Save A Lot began with a single store in 1977. By 1993 it had grown into one of the largest grocery chains in the U.S. with one the country’s highest store brand penetrations. Much of this due to Sav A Lot founder Bill Moran and his efforts to bring new thinking to supermarket sales and store brands. While employed in the grocery wholesale business with Tomboy Wholesale, Moran developed a concept for how smaller grocers could compete against mega-stores. He believed by limiting their assortment and raising the profile of their private label products, single stores and small-chain operators could be competitive on pricing with larger chains. He created Save-A-Lot's limited-assortment, hard discount business model, and from the time the first store opened in Cahokia, IL, in 1977, it was immediately successful. The new format demonstrate how private label products could save customers money, provide them with high quality products, and in the process turn them into loyal customers who made Save A Lot their primary grocery store.

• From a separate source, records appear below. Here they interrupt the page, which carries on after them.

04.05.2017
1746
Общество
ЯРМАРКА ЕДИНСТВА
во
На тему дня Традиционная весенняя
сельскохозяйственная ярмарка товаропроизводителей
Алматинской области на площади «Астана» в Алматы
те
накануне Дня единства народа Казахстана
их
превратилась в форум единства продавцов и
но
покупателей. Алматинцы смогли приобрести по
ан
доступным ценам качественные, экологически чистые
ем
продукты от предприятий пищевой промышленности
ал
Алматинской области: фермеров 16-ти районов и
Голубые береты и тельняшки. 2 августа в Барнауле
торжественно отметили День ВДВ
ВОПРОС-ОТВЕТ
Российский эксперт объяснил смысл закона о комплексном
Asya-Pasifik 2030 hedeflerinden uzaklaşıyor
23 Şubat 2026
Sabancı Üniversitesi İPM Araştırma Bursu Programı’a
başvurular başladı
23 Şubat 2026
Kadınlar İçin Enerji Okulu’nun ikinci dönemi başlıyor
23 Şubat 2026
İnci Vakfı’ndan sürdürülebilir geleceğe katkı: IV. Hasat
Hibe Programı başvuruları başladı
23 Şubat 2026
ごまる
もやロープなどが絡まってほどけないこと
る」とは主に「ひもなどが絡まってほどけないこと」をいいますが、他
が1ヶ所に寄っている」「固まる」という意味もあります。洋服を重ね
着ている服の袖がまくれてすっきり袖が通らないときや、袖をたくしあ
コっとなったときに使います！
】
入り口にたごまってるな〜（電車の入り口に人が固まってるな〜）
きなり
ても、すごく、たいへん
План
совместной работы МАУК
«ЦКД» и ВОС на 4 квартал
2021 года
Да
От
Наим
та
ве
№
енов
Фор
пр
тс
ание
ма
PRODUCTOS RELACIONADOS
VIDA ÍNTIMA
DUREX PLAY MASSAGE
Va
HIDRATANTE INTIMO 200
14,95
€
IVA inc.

In just three years’ time, Save A Lot had grown to 52 stores across several states, but its growth was just beginning. Save A Lot expanded aggressively and he purchase of 76 Jewel T discount stores in 1984 brought it to over 100 stores. In 1993, Save A Lot was purchased by Supervalu Inc. but Moran remained its founder, President and CEO until his retirement in 2006. At the time of his retirement, Save A Lot had grown to over 1,100 stores across the country. Upon Moran’s retirement, Jeff Noddle, Supervalu's chairman and CEO said, "Bill Moran has been the visionary force for Save-A-Lot and the industry. He has guided Save-A-Lot's emergence as a national chain with more than 1,100 stores open from coast to coast. His unswerving focus and sound, ethical business practices have made Save-A-Lot a model of exceptional grocery retailing."

Moran’s pricing and reliance on a central private label strategy to compete against larger chains was another big step in the evolution of store brands and helped prove private label could be not only profitable but also an important tool in building customer loyalty.